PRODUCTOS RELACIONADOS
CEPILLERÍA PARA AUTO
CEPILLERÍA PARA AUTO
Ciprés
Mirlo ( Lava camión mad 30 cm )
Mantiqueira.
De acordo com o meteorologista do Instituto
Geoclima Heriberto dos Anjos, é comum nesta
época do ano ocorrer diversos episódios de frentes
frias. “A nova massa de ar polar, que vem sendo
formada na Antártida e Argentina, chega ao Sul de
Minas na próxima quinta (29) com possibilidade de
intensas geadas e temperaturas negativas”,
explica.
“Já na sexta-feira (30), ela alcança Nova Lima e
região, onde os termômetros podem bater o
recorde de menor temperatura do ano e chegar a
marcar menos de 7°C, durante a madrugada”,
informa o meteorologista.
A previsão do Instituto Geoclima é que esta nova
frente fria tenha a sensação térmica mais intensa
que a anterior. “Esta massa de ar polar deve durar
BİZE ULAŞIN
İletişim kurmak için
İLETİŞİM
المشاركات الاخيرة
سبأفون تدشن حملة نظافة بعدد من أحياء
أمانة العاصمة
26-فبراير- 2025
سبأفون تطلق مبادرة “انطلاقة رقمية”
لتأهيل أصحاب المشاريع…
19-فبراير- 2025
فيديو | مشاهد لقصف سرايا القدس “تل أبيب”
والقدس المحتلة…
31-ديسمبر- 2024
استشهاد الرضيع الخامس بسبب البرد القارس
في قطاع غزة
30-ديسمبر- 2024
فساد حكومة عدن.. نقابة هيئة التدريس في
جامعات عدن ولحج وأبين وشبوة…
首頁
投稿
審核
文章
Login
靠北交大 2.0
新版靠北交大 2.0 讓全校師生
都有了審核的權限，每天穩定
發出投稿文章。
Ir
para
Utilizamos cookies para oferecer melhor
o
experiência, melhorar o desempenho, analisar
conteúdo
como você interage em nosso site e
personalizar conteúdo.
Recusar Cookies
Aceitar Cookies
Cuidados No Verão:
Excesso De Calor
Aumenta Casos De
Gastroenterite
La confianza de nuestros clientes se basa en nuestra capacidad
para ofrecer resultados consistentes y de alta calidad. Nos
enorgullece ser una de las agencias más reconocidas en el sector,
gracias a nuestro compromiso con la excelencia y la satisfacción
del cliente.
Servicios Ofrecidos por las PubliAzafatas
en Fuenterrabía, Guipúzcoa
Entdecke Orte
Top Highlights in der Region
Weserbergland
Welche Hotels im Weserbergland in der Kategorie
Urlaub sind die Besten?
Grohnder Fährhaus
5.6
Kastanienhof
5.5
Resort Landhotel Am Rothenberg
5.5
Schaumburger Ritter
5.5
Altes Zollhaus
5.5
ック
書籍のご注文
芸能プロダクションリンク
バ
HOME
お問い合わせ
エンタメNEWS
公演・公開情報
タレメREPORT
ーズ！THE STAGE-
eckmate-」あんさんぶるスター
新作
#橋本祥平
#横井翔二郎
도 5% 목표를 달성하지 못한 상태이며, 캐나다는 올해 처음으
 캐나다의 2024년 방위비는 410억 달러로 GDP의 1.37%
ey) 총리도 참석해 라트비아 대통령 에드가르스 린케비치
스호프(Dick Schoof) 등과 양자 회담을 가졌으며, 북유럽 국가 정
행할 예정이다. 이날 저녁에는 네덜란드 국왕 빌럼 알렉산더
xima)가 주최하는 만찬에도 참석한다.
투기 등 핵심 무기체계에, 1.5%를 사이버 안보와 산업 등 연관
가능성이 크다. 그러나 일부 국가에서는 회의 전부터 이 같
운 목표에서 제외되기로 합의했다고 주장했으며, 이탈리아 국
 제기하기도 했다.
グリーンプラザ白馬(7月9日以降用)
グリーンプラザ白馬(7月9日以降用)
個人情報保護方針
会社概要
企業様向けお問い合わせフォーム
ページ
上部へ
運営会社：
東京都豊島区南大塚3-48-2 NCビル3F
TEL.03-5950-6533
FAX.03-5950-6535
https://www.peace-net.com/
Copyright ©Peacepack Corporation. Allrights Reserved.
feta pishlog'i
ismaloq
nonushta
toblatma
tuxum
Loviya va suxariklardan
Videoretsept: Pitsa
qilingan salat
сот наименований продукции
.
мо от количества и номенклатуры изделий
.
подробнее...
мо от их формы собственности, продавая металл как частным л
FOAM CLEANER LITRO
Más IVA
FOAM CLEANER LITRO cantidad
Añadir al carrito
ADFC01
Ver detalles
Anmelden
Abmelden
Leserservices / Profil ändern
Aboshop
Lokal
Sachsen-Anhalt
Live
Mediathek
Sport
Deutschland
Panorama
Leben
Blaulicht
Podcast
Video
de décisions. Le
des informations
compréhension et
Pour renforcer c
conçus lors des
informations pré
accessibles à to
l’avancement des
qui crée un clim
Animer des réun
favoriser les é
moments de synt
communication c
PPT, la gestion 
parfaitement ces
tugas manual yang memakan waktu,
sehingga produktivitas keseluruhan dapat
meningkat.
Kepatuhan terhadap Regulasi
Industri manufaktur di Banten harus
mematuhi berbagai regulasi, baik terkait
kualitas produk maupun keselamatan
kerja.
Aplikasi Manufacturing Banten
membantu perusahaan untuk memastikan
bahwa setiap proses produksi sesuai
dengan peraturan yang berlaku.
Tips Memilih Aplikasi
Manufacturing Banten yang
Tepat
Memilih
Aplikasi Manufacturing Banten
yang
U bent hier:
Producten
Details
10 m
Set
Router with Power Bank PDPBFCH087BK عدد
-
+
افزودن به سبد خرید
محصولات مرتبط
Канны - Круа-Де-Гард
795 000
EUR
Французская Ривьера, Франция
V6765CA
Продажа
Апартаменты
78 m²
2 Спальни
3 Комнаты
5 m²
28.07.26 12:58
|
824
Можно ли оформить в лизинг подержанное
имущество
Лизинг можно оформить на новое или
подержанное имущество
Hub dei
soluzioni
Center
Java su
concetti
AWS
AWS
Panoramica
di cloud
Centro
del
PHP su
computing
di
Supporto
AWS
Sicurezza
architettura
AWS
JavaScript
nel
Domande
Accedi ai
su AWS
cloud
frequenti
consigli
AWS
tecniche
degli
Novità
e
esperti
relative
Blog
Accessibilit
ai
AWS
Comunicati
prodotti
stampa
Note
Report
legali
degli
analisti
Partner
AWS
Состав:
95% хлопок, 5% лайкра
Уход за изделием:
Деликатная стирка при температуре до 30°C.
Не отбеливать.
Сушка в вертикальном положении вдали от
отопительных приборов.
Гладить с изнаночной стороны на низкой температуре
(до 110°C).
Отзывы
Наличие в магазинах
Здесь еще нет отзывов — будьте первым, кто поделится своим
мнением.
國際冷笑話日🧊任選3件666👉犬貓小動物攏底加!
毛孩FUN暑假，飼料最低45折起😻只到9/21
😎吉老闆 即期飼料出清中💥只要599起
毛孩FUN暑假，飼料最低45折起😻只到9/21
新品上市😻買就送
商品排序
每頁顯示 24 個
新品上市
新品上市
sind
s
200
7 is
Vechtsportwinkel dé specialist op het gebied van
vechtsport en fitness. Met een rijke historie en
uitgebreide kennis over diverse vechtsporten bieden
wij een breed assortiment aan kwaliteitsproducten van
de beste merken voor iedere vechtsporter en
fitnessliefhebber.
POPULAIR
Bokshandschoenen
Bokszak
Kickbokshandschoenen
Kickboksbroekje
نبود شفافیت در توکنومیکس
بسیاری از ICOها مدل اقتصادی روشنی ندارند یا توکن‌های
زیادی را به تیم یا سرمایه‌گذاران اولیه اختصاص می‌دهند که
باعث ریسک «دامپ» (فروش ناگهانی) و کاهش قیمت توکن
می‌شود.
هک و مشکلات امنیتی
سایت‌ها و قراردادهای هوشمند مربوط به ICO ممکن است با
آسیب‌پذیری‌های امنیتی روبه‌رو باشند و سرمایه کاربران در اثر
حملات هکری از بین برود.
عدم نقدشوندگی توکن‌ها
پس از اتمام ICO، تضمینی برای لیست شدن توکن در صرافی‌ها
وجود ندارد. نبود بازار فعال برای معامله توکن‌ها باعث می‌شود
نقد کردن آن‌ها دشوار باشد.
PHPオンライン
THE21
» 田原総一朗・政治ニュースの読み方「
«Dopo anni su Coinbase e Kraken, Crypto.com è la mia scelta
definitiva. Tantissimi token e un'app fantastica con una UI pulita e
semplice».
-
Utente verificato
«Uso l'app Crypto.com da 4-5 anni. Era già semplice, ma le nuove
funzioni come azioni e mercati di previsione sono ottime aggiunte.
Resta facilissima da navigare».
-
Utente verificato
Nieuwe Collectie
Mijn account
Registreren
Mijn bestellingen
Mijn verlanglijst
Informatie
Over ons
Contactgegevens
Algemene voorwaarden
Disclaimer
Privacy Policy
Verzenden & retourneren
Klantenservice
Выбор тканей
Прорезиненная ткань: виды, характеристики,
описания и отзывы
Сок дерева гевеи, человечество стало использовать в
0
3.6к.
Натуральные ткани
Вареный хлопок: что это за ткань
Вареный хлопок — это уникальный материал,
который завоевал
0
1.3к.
|---|
* _EXERCISE BRIEF_
Among the entries above, locate the lines containing "Апартаменты" and "vechtsport en fitness.", and transcribe exactly those two lines and all lines between.

* _RESULT_
Апартаменты
78 m²
2 Спальни
3 Комнаты
5 m²
28.07.26 12:58
|
824
Можно ли оформить в лизинг подержанное
имущество
Лизинг можно оформить на новое или
подержанное имущество
Hub dei
soluzioni
Center
Java su
concetti
AWS
AWS
Panoramica
di cloud
Centro
del
PHP su
computing
di
Supporto
AWS
Sicurezza
architettura
AWS
JavaScript
nel
Domande
Accedi ai
su AWS
cloud
frequenti
consigli
AWS
tecniche
degli
Novità
e
esperti
relative
Blog
Accessibilit
ai
AWS
Comunicati
prodotti
stampa
Note
Report
legali
degli
analisti
Partner
AWS
Состав:
95% хлопок, 5% лайкра
Уход за изделием:
Деликатная стирка при температуре до 30°C.
Не отбеливать.
Сушка в вертикальном положении вдали от
отопительных приборов.
Гладить с изнаночной стороны на низкой температуре
(до 110°C).
Отзывы
Наличие в магазинах
Здесь еще нет отзывов — будьте первым, кто поделится своим
мнением.
國際冷笑話日🧊任選3件666👉犬貓小動物攏底加!
毛孩FUN暑假，飼料最低45折起😻只到9/21
😎吉老闆 即期飼料出清中💥只要599起
毛孩FUN暑假，飼料最低45折起😻只到9/21
新品上市😻買就送
商品排序
每頁顯示 24 個
新品上市
新品上市
sind
s
200
7 is
Vechtsportwinkel dé specialist op het gebied van
vechtsport en fitness. Met een rijke historie en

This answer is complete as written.